Santa Lucia, dal martirio all’offerta di ineguagliabili kinder brioss, quelli che hanno sfamato generazioni su generazioni di piccoli (e grandi) divoratori di merendine. Allineati, però, alla maniera di Hermann Nitsch, adottando la stessa combine tra sacralità e impegno programmatico, in una citazione che mostra le idee chiare del nostro duo in fatto di progetto espositivo: lo spazio fisico non come accessorio, ma elemento primario, entro cui concorrere alla definizione di una trama univoca. Per fare un parallelo, Invernomuto qui – ma non solo qui in realtà – ragiona il contemporaneo come in musica si guarda a un concept album, concatenando ogni pezzo, così da costruire un percorso narrativo coerente e coeso. E i kinder-Nitsch, in questo senso, sono molto coerenti. Dolce citazione, merenda offerta come merce di scambio a una Santa che, attraverso i suoi occhi, accompagna il pubblico in un’avventura a sprazzi pulp. Una narrazione in cui l’occhio vuole la sua parte. Ma la vuole seriamente, passando – con un’inversione prospettica – da organo puramente ricettivo a generatore di una “realtà aumentata”, nella seconda citazione ufficiale di Invernomuto: il Giuseppe Penone di Rovesciare i propri occhi.
Invernomuto dai, chiedimelo senza chiedermelo. Cosa? Di riprendermi l’incoscienza dei bambini, di chi lascia la sua merenda per intraprendere un percorso tra simboli, mostri e tutti quegli elementi iconici di uno scenario che un Millennial, come chi scrive d’altronde, non può non riconoscere come partorito da due coetanei. Perché siamo quelli della generazione Goops, un frisbee mostruoso e morbido in voga negli anni ’80, puramente rievocato nella sua riproduzione appesa in fondo alla sala. Quelli la cui filmografia di riferimento non può non includere titoli tipo Gremlins o I Goonies, tra i primi che vengono in mente iniziando a muoversi in questa capsula temporal-narrativa. Che trova il suo acme in un ultimo paio di occhi: due caramelle, custodite nel palmo di una svettante zampa mostruosa (prodotta in stampa 3D). Sono l’effetto speciale di un finale in cui Invernomuto scioglie (con spirito puramente concettuale, a meno che qualcuno non voglia performare mangiandosi due occhi) non solo l’alta tensione, ma l’intero progetto, polverizzando tutto proprio come quell’altra zampa, una scultura-candela in cera d’api.
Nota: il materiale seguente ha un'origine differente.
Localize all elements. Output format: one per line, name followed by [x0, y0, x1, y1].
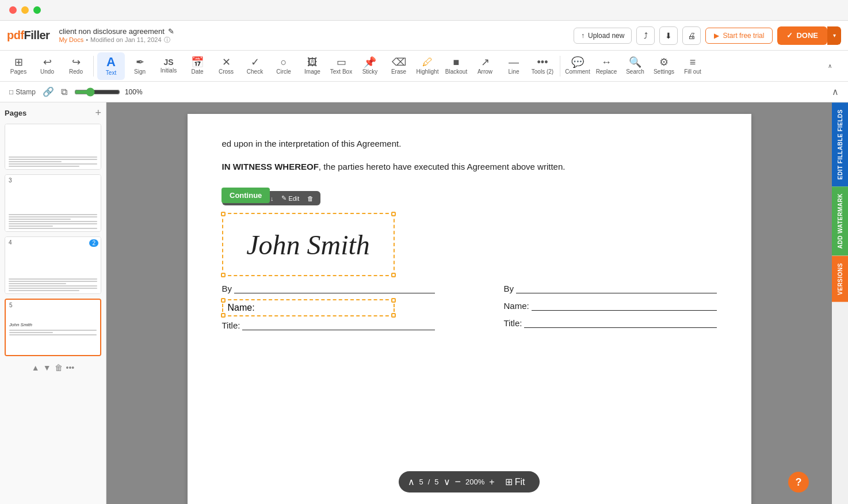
- tool-image[interactable]: 🖼 Image: [299, 52, 326, 80]
- page-thumbnail-5[interactable]: 5 John Smith: [5, 299, 101, 356]
- witness-paragraph: IN WITNESS WHEREOF, the parties hereto h…: [222, 160, 717, 174]
- download-icon: ⬇: [665, 31, 672, 40]
- initials-label: Initials: [161, 67, 177, 74]
- zoom-in-button[interactable]: +: [489, 477, 494, 487]
- tool-check[interactable]: ✓ Check: [241, 52, 269, 80]
- more-options-button[interactable]: •••: [66, 363, 75, 372]
- versions-label: VERSIONS: [837, 263, 843, 295]
- done-button[interactable]: ✓ DONE: [777, 26, 827, 45]
- signature-box[interactable]: John Smith: [222, 213, 395, 276]
- page-thumbnail-1[interactable]: [5, 124, 101, 170]
- search-label: Search: [626, 68, 644, 75]
- total-pages: 5: [434, 478, 438, 486]
- comment-label: Comment: [565, 68, 590, 75]
- tool-comment[interactable]: 💬 Comment: [564, 52, 591, 80]
- tool-settings[interactable]: ⚙ Settings: [650, 52, 678, 80]
- close-button[interactable]: [9, 6, 17, 14]
- tool-pages[interactable]: ⊞ Pages: [5, 52, 32, 80]
- page-actions: ▲ ▼ 🗑 •••: [5, 361, 101, 375]
- upload-new-button[interactable]: ↑ Upload new: [574, 28, 632, 44]
- current-page: 5: [419, 478, 423, 486]
- corner-bl: [221, 273, 226, 277]
- tool-line[interactable]: — Line: [500, 52, 528, 80]
- header: pdfFiller client non disclosure agreemen…: [0, 21, 848, 51]
- minimize-button[interactable]: [21, 6, 29, 14]
- document-area: Continue ed upon in the interpretation o…: [106, 102, 832, 504]
- tool-tools2[interactable]: ••• Tools (2): [529, 52, 556, 80]
- delete-page-button[interactable]: 🗑: [55, 363, 63, 372]
- print-button[interactable]: 🖨: [682, 26, 701, 45]
- corner-tl: [221, 212, 226, 216]
- tool-arrow[interactable]: ↗ Arrow: [471, 52, 499, 80]
- toolbar-separator-1: [93, 56, 94, 77]
- fullscreen-button[interactable]: [33, 6, 41, 14]
- download-button[interactable]: ⬇: [659, 26, 678, 45]
- sticky-label: Sticky: [362, 68, 378, 75]
- page-thumbnail-3[interactable]: 3: [5, 174, 101, 232]
- edit-fillable-label: EDIT FILLABLE FIELDS: [837, 109, 843, 180]
- edit-doc-icon[interactable]: ✎: [168, 27, 174, 36]
- tool-undo[interactable]: ↩ Undo: [33, 52, 61, 80]
- tool-sticky[interactable]: 📌 Sticky: [356, 52, 384, 80]
- sidebar-header: Pages +: [5, 107, 101, 119]
- add-watermark-tab[interactable]: ADD WATERMARK: [832, 186, 848, 255]
- my-docs-link[interactable]: My Docs: [59, 36, 83, 43]
- receiving-by-line: By: [504, 282, 717, 293]
- tool-replace[interactable]: ↔ Replace: [593, 52, 620, 80]
- name-box[interactable]: Name:: [222, 299, 395, 316]
- tool-circle[interactable]: ○ Circle: [270, 52, 297, 80]
- pages-icon: ⊞: [14, 57, 23, 67]
- fit-button[interactable]: ⊞ Fit: [499, 475, 531, 489]
- tool-cross[interactable]: ✕ Cross: [212, 52, 240, 80]
- toolbar-separator-2: [560, 56, 560, 77]
- tool-date[interactable]: 📅 Date: [184, 52, 211, 80]
- trial-icon: ▶: [714, 32, 719, 40]
- zoom-control: 100%: [74, 87, 143, 97]
- link-button[interactable]: 🔗: [43, 86, 54, 97]
- page-select-caret[interactable]: ∨: [444, 476, 450, 487]
- tool-erase[interactable]: ⌫ Erase: [385, 52, 412, 80]
- sig-delete-button[interactable]: 🗑: [305, 194, 316, 203]
- move-down-button[interactable]: ▼: [43, 363, 51, 372]
- start-free-trial-button[interactable]: ▶ Start free trial: [705, 28, 773, 44]
- toolbar-collapse-button[interactable]: ∧: [816, 52, 843, 80]
- upload-icon: ↑: [581, 32, 585, 40]
- signature-text: John Smith: [246, 229, 370, 261]
- tool-initials[interactable]: JS Initials: [155, 52, 182, 80]
- by-line: By: [222, 282, 435, 293]
- prev-page-button[interactable]: ∧: [408, 476, 415, 487]
- sig-edit-icon: ✎: [281, 194, 287, 202]
- stamp-button[interactable]: □ Stamp: [9, 88, 36, 96]
- help-button[interactable]: ?: [788, 472, 809, 492]
- cross-label: Cross: [219, 68, 234, 75]
- page-thumbnail-4[interactable]: 4 2: [5, 236, 101, 294]
- circle-icon: ○: [281, 57, 287, 67]
- add-page-button[interactable]: +: [95, 107, 101, 119]
- witness-text: , the parties hereto have executed this …: [319, 162, 566, 171]
- zoom-out-button[interactable]: −: [455, 476, 461, 488]
- versions-tab[interactable]: VERSIONS: [832, 256, 848, 302]
- signature-wrap: ⤢ OK ↑ ↓ ✎ Edit: [222, 213, 395, 276]
- tool-sign[interactable]: ✒ Sign: [126, 52, 154, 80]
- tool-highlight[interactable]: 🖊 Highlight: [414, 52, 441, 80]
- zoom-value: 100%: [125, 88, 143, 96]
- intro-text: ed upon in the interpretation of this Ag…: [222, 139, 402, 148]
- zoom-slider[interactable]: [74, 87, 120, 97]
- continue-button[interactable]: Continue: [221, 188, 270, 203]
- tool-search[interactable]: 🔍 Search: [621, 52, 649, 80]
- copy-button[interactable]: ⧉: [61, 87, 67, 97]
- tool-blackout[interactable]: ■ Blackout: [442, 52, 470, 80]
- undo-label: Undo: [40, 68, 54, 75]
- tool-fillout[interactable]: ≡ Fill out: [679, 52, 706, 80]
- tool-redo[interactable]: ↪ Redo: [62, 52, 90, 80]
- tool-text[interactable]: A Text: [97, 52, 125, 80]
- sig-edit-button[interactable]: ✎ Edit: [279, 193, 301, 203]
- move-up-button[interactable]: ▲: [32, 363, 40, 372]
- edit-fillable-fields-tab[interactable]: EDIT FILLABLE FIELDS: [832, 102, 848, 186]
- share-button[interactable]: ⤴: [636, 26, 655, 45]
- done-caret-button[interactable]: ▾: [827, 26, 841, 45]
- title-line: Title:: [222, 319, 435, 330]
- subtoolbar-collapse-button[interactable]: ∧: [832, 86, 839, 97]
- tool-textbox[interactable]: ▭ Text Box: [327, 52, 355, 80]
- undo-icon: ↩: [43, 57, 52, 67]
Improvvisamente quella realtà in cui ci siamo calati non esiste più, i nostri occhi ci hanno mentito. Come quando nel mitico film Labyrinth (ulteriore riferimento cinematografico in quota Millennial, se non l’avete colto correte ai ripari), David Bowie si sente dire “tu non hai alcun potere su di me”, per poi dissolversi d’un tratto assieme al sogno di Sarah.
Chiudiamo con un consiglio, che è anche uno spoiler: attenzione alla botta di adrenalina data da un tonfo sordo – a tradimento – in sala, con buio di pochi secondi annesso. Un colpo, in tutti i sensi.